Senator Bernie Sanders will hit the campaign trail hard this month, stumping for left-leaning candidates at 15 planned events in nine states. Along the planned route are a number of locales the Vermont Senator will need to visit if he plans to run for president in 2020.

Sanders will campaign on behalf of Liz Watson in Bloomington, Indiana, J.D. Scholten, who is trying to beat Republican Representative Steve King, in Iowa and Representative Barbara Lee in Oakland, California. Between stump speeches, he'll hold a rally on behalf of his PAC, Our Revolution, in South Carolina and town halls to discuss Social Security cuts in Iowa and Indiana.

Sanders, 77, will also hit Wisconsin, Michigan, Arizona, Colorado and Nevada on his October tour of presidential swing states.

But despite his crowded itinerary, Sanders has a lackluster record of endorsements. In midterm primaries, he endorsed six candidates, most of whom lost.

But prior performance is not indicative of future results, said the Senator. "I [could] be 100 percent in terms of my endorsements," he said. "All you've got to do is endorse establishment candidates who have a whole lot of money, who are 40 points ahead in the poll. You know what, you'll come and say, 'Bernie, you were 100-percent supportive of these candidates, they all won,'" he told NPR this summer. "The candidates that we support, by and large with few exceptions, are all candidates who are taking on the establishment, and are often outspent."

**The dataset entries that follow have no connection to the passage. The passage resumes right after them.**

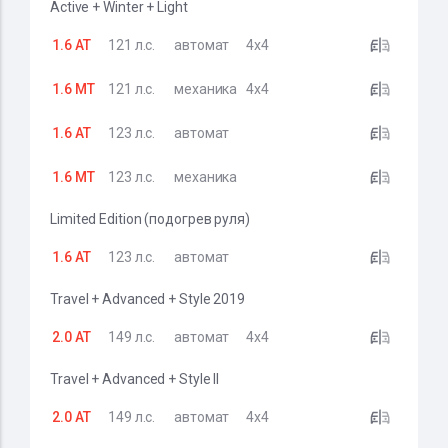
Active + Winter + Light
1.6 AT
121 л.с.
автомат
4x4
1.6 MT
121 л.с.
механика
4x4
1.6 AT
123 л.с.
автомат
1.6 MT
123 л.с.
механика
Limited Edition (подогрев руля)
1.6 AT
123 л.с.
автомат
Travel + Advanced + Style 2019
2.0 AT
149 л.с.
автомат
4x4
Travel + Advanced + Style II
2.0 AT
149 л.с.
автомат
4x4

Sanders told NPR that his political vision may not manifest itself in this crop of candidates, but he's running a marathon, not a sprint. "I hope they win," he said about the candidates he stumps for. "Maybe they don't. But if you get 45 percent of the vote now, next time you may well win." Sanders said his goal is to push a progressive agenda, and that he's been successful in that endeavor even with losing candidates.

Some of Sander's endorsees, like Stacey Abrams who is running for governor in Georgia, have been successful both in their local races and on a national level.

The 2016 presidential candidate called for a new world order Tuesday morning during a speech at the Johns Hopkins University School of Advanced International Studies, setting the stage for a fight against President Donald Trump's "America First" anti-Globalist movement.

"We must take the opportunity to reconceptualize a global order based on human solidarity, based on the understanding that it's not me against you or the United States against China, but that we as the world especially with the threat of climate change are in it together," he said. "That in many ways we are going to survive by working together or we're going to go down by the types of divisions that the authoritarians are trying to create."

Sanders is also up for reelection in Vermont this November, but the Independent Senator is expected to easily win his third term. He has indicated that he is considering another presidential run in 2020.